Gifting or transferring your property at an undervalue – what do you need to know?

11th May 2021



There are many reasons why you may wish to transfer your property to family members at an undervalue or even gift it entirely. It can be an attractive proposition from a tax perspective in terms of your estate planning.  It might be that you want to help your offspring get a foothold on the property ladder or even to benefit from the rental income of a commercial property you own. Perhaps you want to release some equity and your child has been able to obtain a mortgage and fund a reduced purchase price – both for parents of advancing years who might not be able to obtain a repayment mortgage easily, and their children, this could be a win-win solution.

Gifting your family home to your child means you would no longer be the homeowner and would have no rights to the property, so this is not a decision to make without careful consideration of the risks. No-one expects or wants to outlive their own children, but it can happen. Divorce, a failed business or other financial catastrophes can also happen, and you will have less resources to help them if you have already gifted your most valuable asset.

It is important to note that if you have gifted the property to your child but intend to continue living in the property, you will have to pay the market rent if you want it to sit outside your estate for inheritance tax purposes.

Whether you incur a CGT tax bill will largely depend on who you have gifted the property to and whether the property is your main home.

How much capital gains tax will I pay on a property I have gifted or transferred at an undervalue?

You can transfer a property to a husband, wife or civil partner without incurring a tax bill, even if you already own the property – provided it is your main residence. This exemption only applies if you have lived together during all of that tax year and are not estranged.

If your partner later sells the house, they might have to pay tax on any gain they have made subject to using their tax-free allowance currently set at £12,300. However, it is important to note that the gain will be calculated based on the difference in value between when you first bought the house and when your partner disposes of it.

Alternatively, you could choose to share ownership of the property so that you can use both tax-free allowances (thereby doubling to £24,600) when you eventually dispose of the property. One of the key considerations here is due consideration of the tax bands that you and your partner fall into. If one partner earns substantially less, the CGT tax band liability they face will drop. For example, basic-rate taxpayers pay 18% for gains on rental property, while it is 28% for higher-rate taxpayers.
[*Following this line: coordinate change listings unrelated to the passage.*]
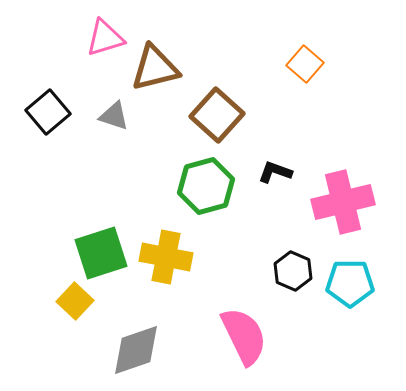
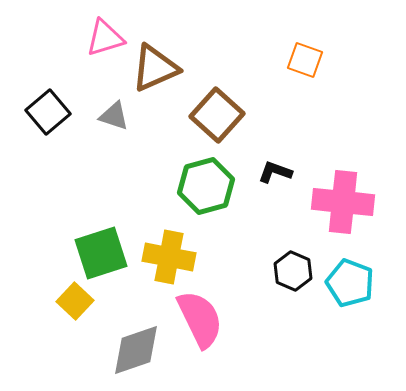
orange square: moved 4 px up; rotated 21 degrees counterclockwise
brown triangle: rotated 10 degrees counterclockwise
pink cross: rotated 20 degrees clockwise
yellow cross: moved 3 px right
cyan pentagon: rotated 21 degrees clockwise
pink semicircle: moved 44 px left, 17 px up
Another way of gifting property without paying capital gains tax is to pass your main home to any or all of your children, which means you qualify for ‘private residence relief’. The rule for this relief requires the house to have been your main residence for the entire time you have owned it.  However, if you are gifting a property that is not your main residence such as a buy-to-let or a commercial property, you will be liable to pay the capital gains tax.
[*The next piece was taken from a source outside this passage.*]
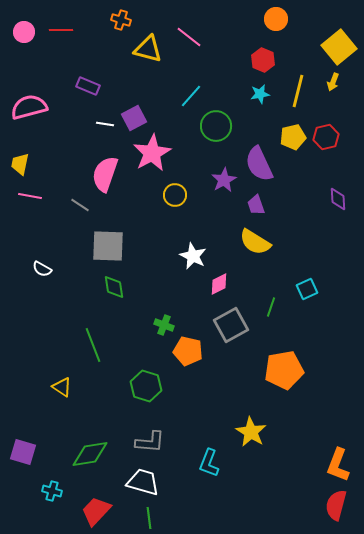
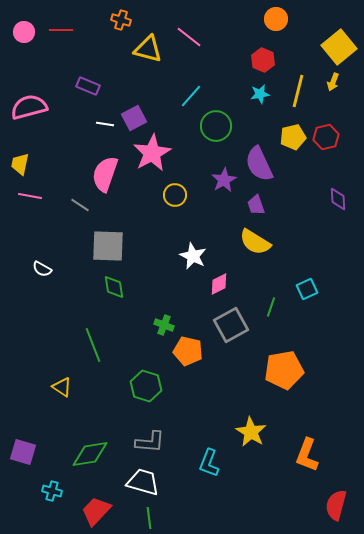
orange L-shape at (338, 465): moved 31 px left, 10 px up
Do you have to pay stamp duty or Land Transaction Tax on gifted property?

The short answer is that this depends on whether the house is mortgaged.
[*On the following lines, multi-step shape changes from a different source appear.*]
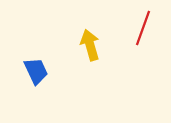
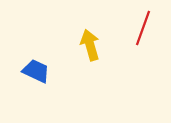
blue trapezoid: rotated 40 degrees counterclockwise
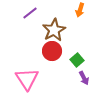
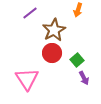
orange arrow: moved 2 px left
red circle: moved 2 px down
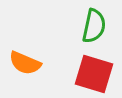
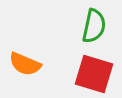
orange semicircle: moved 1 px down
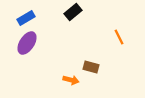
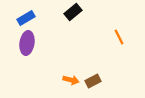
purple ellipse: rotated 25 degrees counterclockwise
brown rectangle: moved 2 px right, 14 px down; rotated 42 degrees counterclockwise
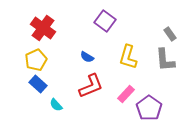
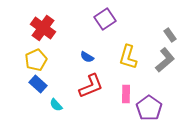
purple square: moved 2 px up; rotated 20 degrees clockwise
gray rectangle: moved 1 px down
gray L-shape: rotated 125 degrees counterclockwise
pink rectangle: rotated 42 degrees counterclockwise
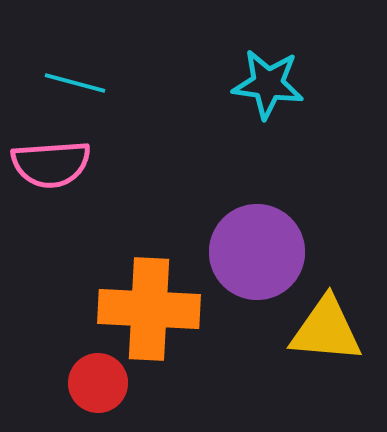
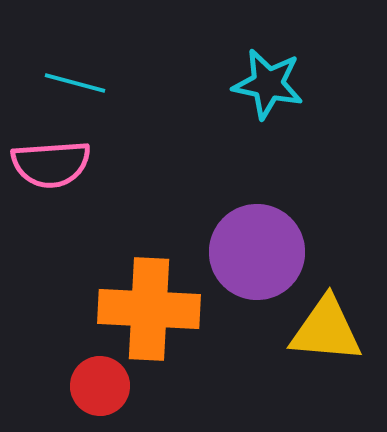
cyan star: rotated 4 degrees clockwise
red circle: moved 2 px right, 3 px down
If you gift your children a property, they will not have to pay stamp duty (or land transaction tax in Wales) if there is no mortgage to pay off. If there is a mortgage, they will have to pay stamp duty or LTT on the value of the outstanding loan and either settle this mortgage or, with the lender’s consent, take over the repayments. Some lenders might require you to stand as a guarantor if they allow the mortgage payments to be taken over by your child or children.

Insolvency – what happens if I become insolvent?

In both instances, whether it is a sale at an undervalue or a gift transfer, the law in this area is very clear. If a transfer at an undervalue takes place more than five years before the presentation of a bankruptcy petition, the transaction is ‘safe’ – this means that if you become insolvent, the transaction would not be set aside (reversed).

If such a transaction takes place less than two years before the petition, then it will be set aside; this means that the transaction would be reversed and the property becomes part of the trustee in bankruptcy’s estate for sale and distribution.

If the gift or undervalue transaction takes place more than two years but less than five years from the issue of the petition, then it cannot be set aside unless the person gifting or transferring at an undervalue the property was insolvent at the time of the transaction or became insolvent as a result of the transaction. It is important to note that there is a presumption of insolvency which must be disproved, if the parties to the transaction are family.

For this reason, lenders lending on a purchase at an undervalue are increasingly insisting that their borrowers obtain an ‘Insolvency Act legal indemnity policy’ to cover any reasonable losses the lender would incur as a result of the transaction being set aside.